1993 marzo 26 Per Fontana nuovo avviso

1993 marzo 26 – Per Fontana nuovo avviso

L’altro giorno a Roma il consiglio nazionale della Dc ha applaudito a lungo – un’interminabile
ovazione – il senatore Severino Citaristi, cassiere di partito con ventuno avvisi di garanzia sulle spalle.
Contenta la Dc, contenti tutti.
Senza lo zoccolo duro dei cattolici, unico vitale, questa Dc si sarebbe già sciolta. Al Sud come al
Nord.
A Napoli l’on. Vito non ha ancora cominciato a parlare, si è limitato a bisbigliare. Nel suo ufficio di
“commercialista”, dedito anema e core ad Antonio Gava, l’on. Vito ha visto transitare il più alto flusso
di finanziamenti della storia di Napoli; dai 15 mila miliardi destinati alla sola città per il terremoto, ai
mondiali, ai finanziamenti speciali, al centro direzionale e via elencando. Cifre da capogiro.
Se gli ha preso davvero la nausea, e Vito racconta tutto ciò che ha spartito, torna attivo il Vesuvio.
Finora siamo alle briciole.
Il bello è che i dorotei come lui non si fanno più sentire, hanno scelto le catacombe. Al consiglio
nazionale non uno di loro che abbia preso la parola, per rompere sia pur timidamente il monopolio
della sinistra di Martinazzoli.
Ma il caso-Fontana, leader della sinistra Dc veronese, mette i brividi soprattutto al Nord. Si
dimostrerebbero infatti due spartizioni: la storica fra Dc e Psi; l’altra fra dorotei e sinistra Dc. Un
consociativismo alla veneta attraverso il quale all’esterno apparivano scontri titanici tra correnti quelli
che all’interno filavano lisci come l’olio al momento dell’incasso.

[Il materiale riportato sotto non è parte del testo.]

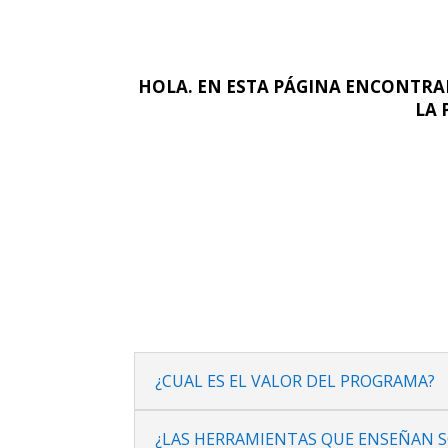
HOLA. EN ESTA PÁGINA ENCONTRAR
LA 
¿CUAL ES EL VALOR DEL PROGRAMA?
¿LAS HERRAMIENTAS QUE ENSEÑAN S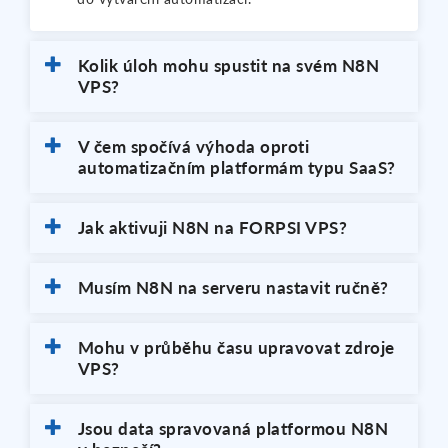
Kolik úloh mohu spustit na svém N8N
VPS?
V čem spočívá výhoda oproti
automatizačním platformám typu SaaS?
Jak aktivuji N8N na FORPSI VPS?
Musím N8N na serveru nastavit ručně?
Mohu v průběhu času upravovat zdroje
VPS?
Jsou data spravovaná platformou N8N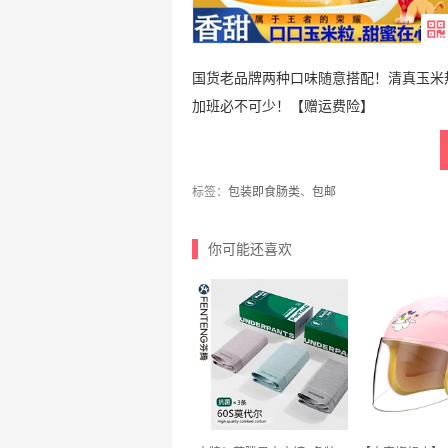
国货老品牌两种口味随意搭配！清真玉米
加班必不可少！【赠运费险】
标签：
包装即食肠类
、
包邮
你可能还喜欢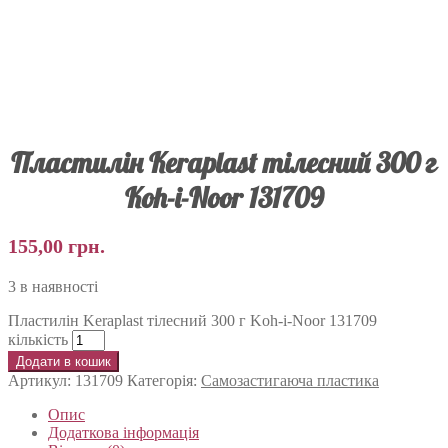
Пластилін Keraplast тілесний 300 г
Koh-i-Noor 131709
155,00
грн.
3 в наявності
Пластилін Keraplast тілесний 300 г Koh-i-Noor 131709
кількість
Додати в кошик
Артикул:
131709
Категорія:
Самозастигаюча пластика
Опис
Додаткова інформація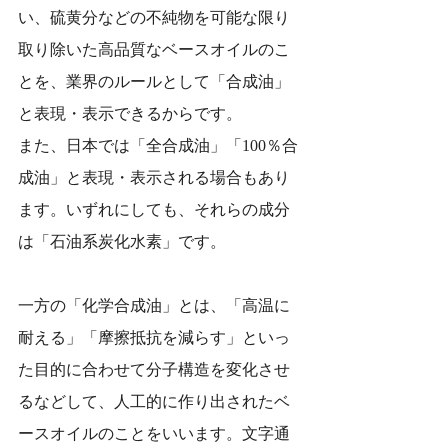
い、硫黄分などの不純物を可能な限り
取り除いた高品質なベースオイルのこ
とを、業界のルールとして「合成油」
と表現・表示できるからです。
また、日本では「全合成油」「100％合
成油」と表現・表示される場合もあり
ます。いずれにしても、それらの成分
は「石油系炭化水素」です。
一方の「化学合成油」とは、「高温に
耐える」「摩擦抵抗を減らす」といっ
た目的に合わせて分子構造を変化させ
るなどして、人工的に作り出されたベ
ースオイルのことをいいます。文字通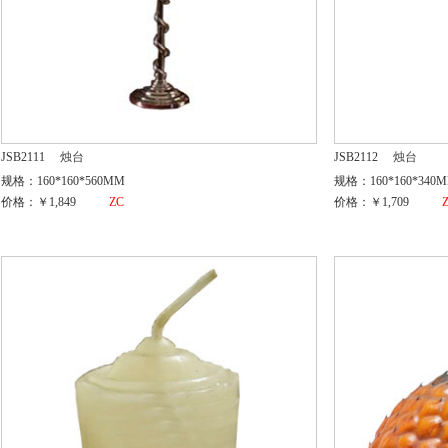
JSB2111
烛台
JSB2112
烛台
规格：160*160*560MM
规格：160*160*340
价格：￥1,849
ZC
价格：￥1,709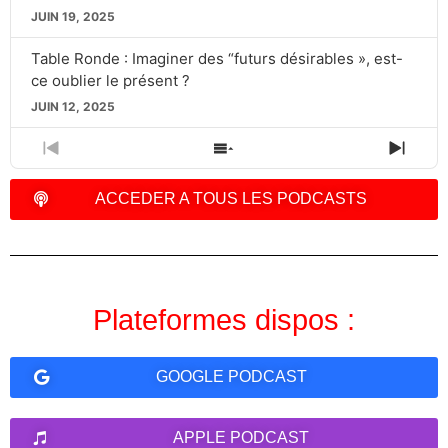
JUIN 19, 2025
Table Ronde : Imaginer des “futurs désirables », est-
ce oublier le présent ?
JUIN 12, 2025
PREVIOUS
SHOW
NEXT
EPISODE
EPISODES
EPIS
LIST
ACCEDER A TOUS LES PODCASTS
Plateformes dispos :
GOOGLE PODCAST
APPLE PODCAST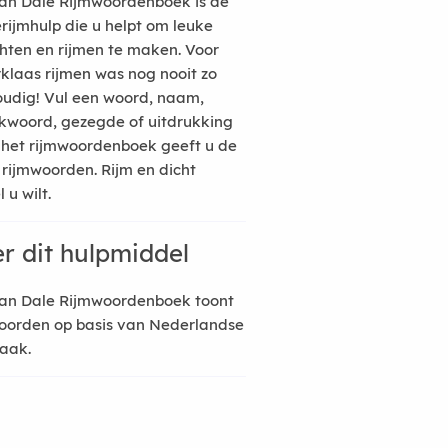
an Dale Rijmwoordenboek is de
erijmhulp die u helpt om leuke
hten en rijmen te maken. Voor
rklaas rijmen was nog nooit zo
udig! Vul een woord, naam,
kwoord, gezegde of uitdrukking
n het rijmwoordenboek geeft u de
 rijmwoorden. Rijm en dicht
 u wilt.
r dit hulpmiddel
an Dale Rijmwoordenboek toont
oorden op basis van Nederlandse
raak.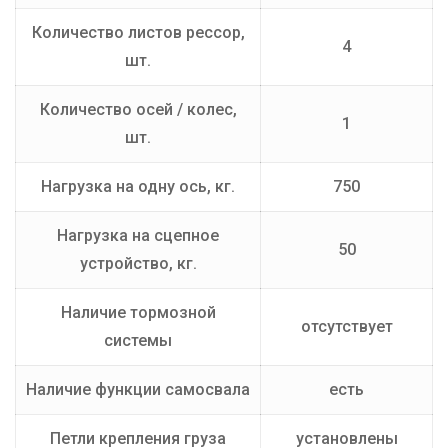
Количество листов рессор,
4
шт.
Количество осей / колес,
1
шт.
Нагрузка на одну ось, кг.
750
Нагрузка на сцепное
50
устройство, кг.
Наличие тормозной
отсутствует
системы
Наличие функции самосвала
есть
Петли крепления груза
установлены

Le conseguenze sono due, una retroattiva, l’altra attualissima. La prima: non sapremo mai quali opere
e quali progetti per il Nordest siano stati o appoggiati o sabotati per puro dosaggio tra partiti e correnti.
Se lo scenario è quello che appare sia a Verona che a Venezia, anni di cosiddetti dibattiti sul futuro
del Nordest, tra i Bernini e i De Michelis, come tra i Bernini e i Fracanzani o i Fontana, acquistano
oggi un significato molto più terra terra. Spesso, quote di sotto potere e di illegalità sommersa
travestite da idee.
La seconda conseguenza. Adesso si capisce meglio perché i pochi Dc ancora esenti da inchieste
giudiziarie non sfruttino minimamente la situazione offrendosi come onesta alternativa ai colleghi del
malaffare. Il fatto è che si sentono soltanto risparmiati, altrettanto a rischio, forse a piede libero.
Il sistema li ha resi complici e loro non lo possono ripudiare. Soltanto le inchieste dei magistrati, i
referendum popolari, nuove elezioni e una grande mobilitazione culturale dei giovani potranno
archiviare alla svelta un sistema oramai radicato come un costume.